Last year we travelled to Chicago, Ill., which privatized its parking meters in February of 2009 and to the city of Harrisburg, Pa., which is considering leasing its parking facilities to help pay down a staggering amount of municipal debt.
As the year starts, Chicagoans have gotten another reminder of why the parking meter lease has been so deeply unpopular. As Chicago enters the fourth year of its 75-year deal, fees have once again increased. Meter rates have risen from $5.00 an hour to $5.75 an hour in the central business district, effective twenty-four hours a day.
Meanwhile in Harrisburg, the financial fortunes of Pennsylvania’s capital city have become much more complicated. After rejecting the Mayor’s financial recovery plan, the City Council filed for Chapter 9 municipal bankruptcy, against the mayor’s wishes. However, a federal court judge has since thrown-out the bankruptcy filing and the state has appointed a receiver, attorney David Unkovic, to take over the Harrisburg’s finances and implement a plan to pay the more than $300 million dollars in debt that the city owes.
Although the City Council rejected a plan to lease the parking system in 2008, a lease or sale of Harrisburg’s parking system, along with the sale of the trash incinerator that is the primary cause of the city’s crippling debt, appears likely to be included in any fiscal plan for Harrisburg. Leasing the parking system for an infusion of money upfront was included in both the State’s and the Mayor’s financial recovery plan.

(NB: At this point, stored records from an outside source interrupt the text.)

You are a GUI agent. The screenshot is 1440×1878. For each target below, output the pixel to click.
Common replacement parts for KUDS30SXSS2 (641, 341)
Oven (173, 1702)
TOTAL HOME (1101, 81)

But the new Harrisburg receiver, who has until February 6 to develop a plan, has pledged to be open-minded regarding city assets in looking for a solution. In an interview with the Patriot-News Editorial Board, receiver Unkovic said, “I am not coming into this with any assumptions. I am willing to hear which assets people think should be sold or leased.” And he added that, “one of my fundamental assumptions is that it is better off for the city if they lease or sell fewer assets rather than more assets.”